Every line from the one containing "Return results in <instances>...</instances>. Mask" through the end of the data is to be copied exactly, and nothing outside that range.

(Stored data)

====================

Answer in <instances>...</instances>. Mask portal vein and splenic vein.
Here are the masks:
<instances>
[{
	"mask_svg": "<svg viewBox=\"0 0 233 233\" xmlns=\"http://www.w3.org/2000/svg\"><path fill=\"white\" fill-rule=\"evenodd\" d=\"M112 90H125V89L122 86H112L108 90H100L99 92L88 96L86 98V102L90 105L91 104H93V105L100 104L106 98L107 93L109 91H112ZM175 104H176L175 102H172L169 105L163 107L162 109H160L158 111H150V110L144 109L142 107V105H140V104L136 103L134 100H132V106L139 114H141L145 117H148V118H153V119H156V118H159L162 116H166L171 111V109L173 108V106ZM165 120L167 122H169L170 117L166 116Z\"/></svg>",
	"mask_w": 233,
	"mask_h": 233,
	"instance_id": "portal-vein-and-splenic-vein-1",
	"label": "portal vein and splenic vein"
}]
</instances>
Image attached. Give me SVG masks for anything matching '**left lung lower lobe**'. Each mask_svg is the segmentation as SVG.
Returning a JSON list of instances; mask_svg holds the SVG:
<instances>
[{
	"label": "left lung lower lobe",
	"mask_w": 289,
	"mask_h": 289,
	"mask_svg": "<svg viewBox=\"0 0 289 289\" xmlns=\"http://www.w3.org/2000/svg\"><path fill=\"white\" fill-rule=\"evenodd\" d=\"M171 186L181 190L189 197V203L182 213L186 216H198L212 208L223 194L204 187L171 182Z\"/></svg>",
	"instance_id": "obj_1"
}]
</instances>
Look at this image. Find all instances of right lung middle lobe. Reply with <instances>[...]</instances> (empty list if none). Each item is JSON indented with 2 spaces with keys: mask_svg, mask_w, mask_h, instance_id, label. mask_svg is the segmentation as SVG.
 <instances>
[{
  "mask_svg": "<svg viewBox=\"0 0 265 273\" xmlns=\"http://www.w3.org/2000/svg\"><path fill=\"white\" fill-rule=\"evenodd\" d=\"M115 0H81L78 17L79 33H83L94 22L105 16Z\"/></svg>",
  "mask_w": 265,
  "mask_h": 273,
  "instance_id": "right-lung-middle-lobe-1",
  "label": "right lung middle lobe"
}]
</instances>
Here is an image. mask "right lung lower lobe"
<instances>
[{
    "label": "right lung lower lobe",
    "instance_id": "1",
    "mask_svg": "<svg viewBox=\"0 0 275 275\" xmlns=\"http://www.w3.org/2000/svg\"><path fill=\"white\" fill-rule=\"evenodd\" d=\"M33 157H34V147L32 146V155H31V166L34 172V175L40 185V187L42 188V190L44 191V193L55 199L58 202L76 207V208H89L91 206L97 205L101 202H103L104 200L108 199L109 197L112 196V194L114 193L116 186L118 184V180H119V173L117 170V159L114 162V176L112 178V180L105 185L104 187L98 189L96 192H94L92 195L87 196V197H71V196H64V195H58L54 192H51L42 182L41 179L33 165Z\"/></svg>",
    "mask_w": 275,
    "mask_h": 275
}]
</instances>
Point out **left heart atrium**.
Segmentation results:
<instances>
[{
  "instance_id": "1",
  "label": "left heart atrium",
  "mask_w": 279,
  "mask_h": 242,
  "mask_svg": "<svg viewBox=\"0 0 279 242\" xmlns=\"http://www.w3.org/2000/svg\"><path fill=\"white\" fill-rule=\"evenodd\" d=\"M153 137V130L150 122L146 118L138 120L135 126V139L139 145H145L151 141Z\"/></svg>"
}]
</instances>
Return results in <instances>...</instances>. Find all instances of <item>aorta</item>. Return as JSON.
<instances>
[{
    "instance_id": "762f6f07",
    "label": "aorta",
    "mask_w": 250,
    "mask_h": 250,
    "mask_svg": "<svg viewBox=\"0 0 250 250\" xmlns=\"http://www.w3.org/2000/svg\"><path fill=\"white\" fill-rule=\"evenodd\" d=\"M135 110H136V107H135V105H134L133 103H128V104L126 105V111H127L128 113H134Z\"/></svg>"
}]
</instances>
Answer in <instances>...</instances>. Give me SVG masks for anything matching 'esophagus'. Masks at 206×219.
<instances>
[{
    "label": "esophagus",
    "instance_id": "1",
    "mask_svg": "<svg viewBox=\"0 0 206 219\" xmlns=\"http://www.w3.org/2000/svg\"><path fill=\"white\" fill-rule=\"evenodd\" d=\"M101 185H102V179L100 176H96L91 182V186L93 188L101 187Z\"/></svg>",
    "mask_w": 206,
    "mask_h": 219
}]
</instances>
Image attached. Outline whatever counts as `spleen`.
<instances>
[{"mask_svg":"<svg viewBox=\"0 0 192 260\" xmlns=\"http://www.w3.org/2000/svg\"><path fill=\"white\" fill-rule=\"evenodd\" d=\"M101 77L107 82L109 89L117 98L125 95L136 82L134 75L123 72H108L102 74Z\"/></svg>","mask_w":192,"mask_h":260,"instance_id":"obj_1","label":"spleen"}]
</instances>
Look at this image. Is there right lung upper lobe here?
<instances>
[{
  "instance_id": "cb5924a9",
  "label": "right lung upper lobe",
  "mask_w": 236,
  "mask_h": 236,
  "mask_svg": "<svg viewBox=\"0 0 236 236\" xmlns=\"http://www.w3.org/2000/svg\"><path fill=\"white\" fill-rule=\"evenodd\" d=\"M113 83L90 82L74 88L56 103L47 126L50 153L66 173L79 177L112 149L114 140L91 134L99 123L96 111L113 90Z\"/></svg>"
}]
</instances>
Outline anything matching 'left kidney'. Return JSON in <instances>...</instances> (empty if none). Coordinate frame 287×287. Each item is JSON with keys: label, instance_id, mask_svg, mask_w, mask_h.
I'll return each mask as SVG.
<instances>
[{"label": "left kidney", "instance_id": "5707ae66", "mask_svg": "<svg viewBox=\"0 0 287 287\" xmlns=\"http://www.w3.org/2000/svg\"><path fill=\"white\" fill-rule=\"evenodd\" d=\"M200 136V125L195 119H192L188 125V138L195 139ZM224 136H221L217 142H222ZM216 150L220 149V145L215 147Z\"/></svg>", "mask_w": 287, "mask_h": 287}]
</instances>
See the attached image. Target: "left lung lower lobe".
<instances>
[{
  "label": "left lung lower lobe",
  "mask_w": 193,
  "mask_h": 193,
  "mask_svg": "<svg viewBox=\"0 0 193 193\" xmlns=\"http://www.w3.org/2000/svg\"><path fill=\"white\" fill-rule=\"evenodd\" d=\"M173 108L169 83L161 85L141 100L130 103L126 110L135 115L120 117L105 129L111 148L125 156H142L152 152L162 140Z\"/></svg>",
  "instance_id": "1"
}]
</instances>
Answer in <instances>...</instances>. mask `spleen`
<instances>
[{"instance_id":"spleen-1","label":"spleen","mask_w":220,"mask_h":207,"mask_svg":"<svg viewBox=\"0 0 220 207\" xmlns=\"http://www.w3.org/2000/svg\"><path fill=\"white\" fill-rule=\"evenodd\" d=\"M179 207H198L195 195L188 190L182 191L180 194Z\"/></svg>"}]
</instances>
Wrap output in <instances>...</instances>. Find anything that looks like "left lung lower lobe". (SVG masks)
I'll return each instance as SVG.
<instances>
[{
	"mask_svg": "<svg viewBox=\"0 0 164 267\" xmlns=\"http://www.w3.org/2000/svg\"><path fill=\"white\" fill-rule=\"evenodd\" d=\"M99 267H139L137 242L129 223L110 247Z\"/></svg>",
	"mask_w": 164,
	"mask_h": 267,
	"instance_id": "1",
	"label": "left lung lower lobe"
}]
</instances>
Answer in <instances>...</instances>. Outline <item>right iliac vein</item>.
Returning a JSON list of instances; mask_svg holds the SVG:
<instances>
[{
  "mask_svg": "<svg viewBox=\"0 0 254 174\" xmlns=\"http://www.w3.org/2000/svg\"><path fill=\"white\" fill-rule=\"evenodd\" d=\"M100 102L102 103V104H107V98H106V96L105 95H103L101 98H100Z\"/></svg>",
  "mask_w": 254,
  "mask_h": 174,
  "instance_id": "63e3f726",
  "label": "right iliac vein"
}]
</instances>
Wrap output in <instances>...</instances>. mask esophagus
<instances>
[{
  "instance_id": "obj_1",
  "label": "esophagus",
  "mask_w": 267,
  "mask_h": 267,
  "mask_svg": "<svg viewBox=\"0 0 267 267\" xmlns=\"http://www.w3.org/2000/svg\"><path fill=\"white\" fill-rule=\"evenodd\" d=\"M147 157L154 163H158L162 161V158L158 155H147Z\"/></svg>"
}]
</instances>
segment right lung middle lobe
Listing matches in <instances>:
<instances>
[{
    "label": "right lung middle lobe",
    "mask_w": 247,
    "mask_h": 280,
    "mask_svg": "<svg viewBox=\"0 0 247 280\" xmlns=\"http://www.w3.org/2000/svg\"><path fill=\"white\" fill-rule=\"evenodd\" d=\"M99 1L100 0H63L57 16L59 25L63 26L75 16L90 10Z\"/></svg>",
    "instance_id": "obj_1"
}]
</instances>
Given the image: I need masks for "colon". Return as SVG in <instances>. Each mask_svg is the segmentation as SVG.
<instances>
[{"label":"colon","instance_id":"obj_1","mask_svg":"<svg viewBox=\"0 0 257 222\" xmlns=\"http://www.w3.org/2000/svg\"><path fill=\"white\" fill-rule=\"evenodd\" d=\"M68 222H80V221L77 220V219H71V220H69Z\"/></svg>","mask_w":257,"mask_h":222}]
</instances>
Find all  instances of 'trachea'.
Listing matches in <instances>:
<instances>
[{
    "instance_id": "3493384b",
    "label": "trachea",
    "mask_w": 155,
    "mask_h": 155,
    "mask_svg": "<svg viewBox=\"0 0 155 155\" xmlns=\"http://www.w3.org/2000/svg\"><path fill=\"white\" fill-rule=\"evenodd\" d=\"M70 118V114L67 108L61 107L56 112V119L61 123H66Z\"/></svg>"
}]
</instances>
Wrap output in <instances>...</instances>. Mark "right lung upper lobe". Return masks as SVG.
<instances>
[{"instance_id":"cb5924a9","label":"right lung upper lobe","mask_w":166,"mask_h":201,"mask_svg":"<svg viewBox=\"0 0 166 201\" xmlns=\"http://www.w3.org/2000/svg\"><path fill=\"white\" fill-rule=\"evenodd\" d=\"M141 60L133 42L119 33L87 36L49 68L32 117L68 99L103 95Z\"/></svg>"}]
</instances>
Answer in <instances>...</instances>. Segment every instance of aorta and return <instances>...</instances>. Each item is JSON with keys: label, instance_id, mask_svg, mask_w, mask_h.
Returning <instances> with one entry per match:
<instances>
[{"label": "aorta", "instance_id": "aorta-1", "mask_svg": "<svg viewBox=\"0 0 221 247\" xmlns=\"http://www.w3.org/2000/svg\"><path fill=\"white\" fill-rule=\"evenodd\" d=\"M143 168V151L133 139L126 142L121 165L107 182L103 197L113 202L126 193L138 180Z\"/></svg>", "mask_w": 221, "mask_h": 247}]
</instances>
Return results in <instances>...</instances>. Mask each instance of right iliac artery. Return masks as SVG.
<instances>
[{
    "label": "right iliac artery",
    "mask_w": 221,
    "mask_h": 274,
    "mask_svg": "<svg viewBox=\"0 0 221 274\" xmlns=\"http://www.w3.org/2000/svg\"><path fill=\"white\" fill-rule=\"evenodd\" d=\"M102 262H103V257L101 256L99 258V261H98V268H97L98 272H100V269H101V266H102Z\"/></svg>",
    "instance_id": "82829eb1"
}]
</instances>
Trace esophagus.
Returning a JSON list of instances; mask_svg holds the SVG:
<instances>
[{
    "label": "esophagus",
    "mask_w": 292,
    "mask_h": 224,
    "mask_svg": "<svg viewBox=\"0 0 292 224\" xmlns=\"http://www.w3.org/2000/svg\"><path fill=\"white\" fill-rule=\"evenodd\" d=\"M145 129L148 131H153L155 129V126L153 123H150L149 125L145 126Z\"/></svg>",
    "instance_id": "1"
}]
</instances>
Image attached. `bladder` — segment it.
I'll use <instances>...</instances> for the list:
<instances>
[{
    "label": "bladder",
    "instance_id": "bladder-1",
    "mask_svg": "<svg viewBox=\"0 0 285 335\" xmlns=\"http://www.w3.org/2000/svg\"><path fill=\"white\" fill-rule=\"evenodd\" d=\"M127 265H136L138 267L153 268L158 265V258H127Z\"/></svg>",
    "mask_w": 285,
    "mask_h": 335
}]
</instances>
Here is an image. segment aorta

====================

• **WRITTEN ANSWER**:
Return results in <instances>...</instances>. Mask each instance of right iliac artery. Return masks as SVG.
<instances>
[{
    "label": "right iliac artery",
    "mask_w": 221,
    "mask_h": 274,
    "mask_svg": "<svg viewBox=\"0 0 221 274\" xmlns=\"http://www.w3.org/2000/svg\"><path fill=\"white\" fill-rule=\"evenodd\" d=\"M102 262H103V257L101 256L99 258V261H98V268H97L98 272H100V269H101V266H102Z\"/></svg>",
    "instance_id": "82829eb1"
}]
</instances>
Trace esophagus.
Returning a JSON list of instances; mask_svg holds the SVG:
<instances>
[{
    "label": "esophagus",
    "mask_w": 292,
    "mask_h": 224,
    "mask_svg": "<svg viewBox=\"0 0 292 224\" xmlns=\"http://www.w3.org/2000/svg\"><path fill=\"white\" fill-rule=\"evenodd\" d=\"M145 129L148 131H153L155 129V126L153 123H150L149 125L145 126Z\"/></svg>",
    "instance_id": "1"
}]
</instances>
Image attached. `bladder` — segment it.
I'll use <instances>...</instances> for the list:
<instances>
[{
    "label": "bladder",
    "instance_id": "bladder-1",
    "mask_svg": "<svg viewBox=\"0 0 285 335\" xmlns=\"http://www.w3.org/2000/svg\"><path fill=\"white\" fill-rule=\"evenodd\" d=\"M127 265H136L138 267L153 268L158 265V258H127Z\"/></svg>",
    "mask_w": 285,
    "mask_h": 335
}]
</instances>
Here is an image. segment aorta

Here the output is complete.